== DATA EXCERPTS

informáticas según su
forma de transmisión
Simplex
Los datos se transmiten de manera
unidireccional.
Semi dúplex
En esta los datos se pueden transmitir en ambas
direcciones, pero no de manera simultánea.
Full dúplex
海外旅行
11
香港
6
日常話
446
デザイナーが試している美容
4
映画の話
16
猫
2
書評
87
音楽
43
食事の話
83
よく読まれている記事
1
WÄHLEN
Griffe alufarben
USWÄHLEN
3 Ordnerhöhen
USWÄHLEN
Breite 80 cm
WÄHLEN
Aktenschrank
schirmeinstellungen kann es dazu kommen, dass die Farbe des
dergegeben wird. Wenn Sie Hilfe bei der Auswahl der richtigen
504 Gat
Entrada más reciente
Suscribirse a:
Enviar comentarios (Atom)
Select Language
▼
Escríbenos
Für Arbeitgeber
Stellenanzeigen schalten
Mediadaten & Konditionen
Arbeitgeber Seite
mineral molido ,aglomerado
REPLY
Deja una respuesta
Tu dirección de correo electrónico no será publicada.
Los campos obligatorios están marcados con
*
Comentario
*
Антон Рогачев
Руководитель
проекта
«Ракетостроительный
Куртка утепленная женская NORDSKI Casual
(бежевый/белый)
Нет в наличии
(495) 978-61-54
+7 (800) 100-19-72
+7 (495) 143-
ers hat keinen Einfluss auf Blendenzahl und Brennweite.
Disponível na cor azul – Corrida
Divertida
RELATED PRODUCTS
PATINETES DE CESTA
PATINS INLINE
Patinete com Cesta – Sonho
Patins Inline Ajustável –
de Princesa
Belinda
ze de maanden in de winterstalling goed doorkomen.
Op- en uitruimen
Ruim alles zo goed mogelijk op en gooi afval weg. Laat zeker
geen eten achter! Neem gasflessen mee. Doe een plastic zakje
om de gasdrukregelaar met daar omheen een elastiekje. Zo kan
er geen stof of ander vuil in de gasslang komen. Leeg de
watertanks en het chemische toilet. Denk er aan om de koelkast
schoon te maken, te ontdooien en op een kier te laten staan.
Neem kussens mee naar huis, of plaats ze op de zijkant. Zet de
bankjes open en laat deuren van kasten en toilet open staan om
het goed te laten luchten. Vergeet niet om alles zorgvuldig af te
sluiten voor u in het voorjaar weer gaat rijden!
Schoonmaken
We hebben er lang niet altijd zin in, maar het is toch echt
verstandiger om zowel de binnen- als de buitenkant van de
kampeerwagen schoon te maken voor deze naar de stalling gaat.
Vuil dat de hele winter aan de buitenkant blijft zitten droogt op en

====

WORK INSTRUCTIONS:
Read through the entries and copy each line in which "toilet" appears.

RESPONSE:
watertanks en het chemische toilet. Denk er aan om de koelkast
bankjes open en laat deuren van kasten en toilet open staan om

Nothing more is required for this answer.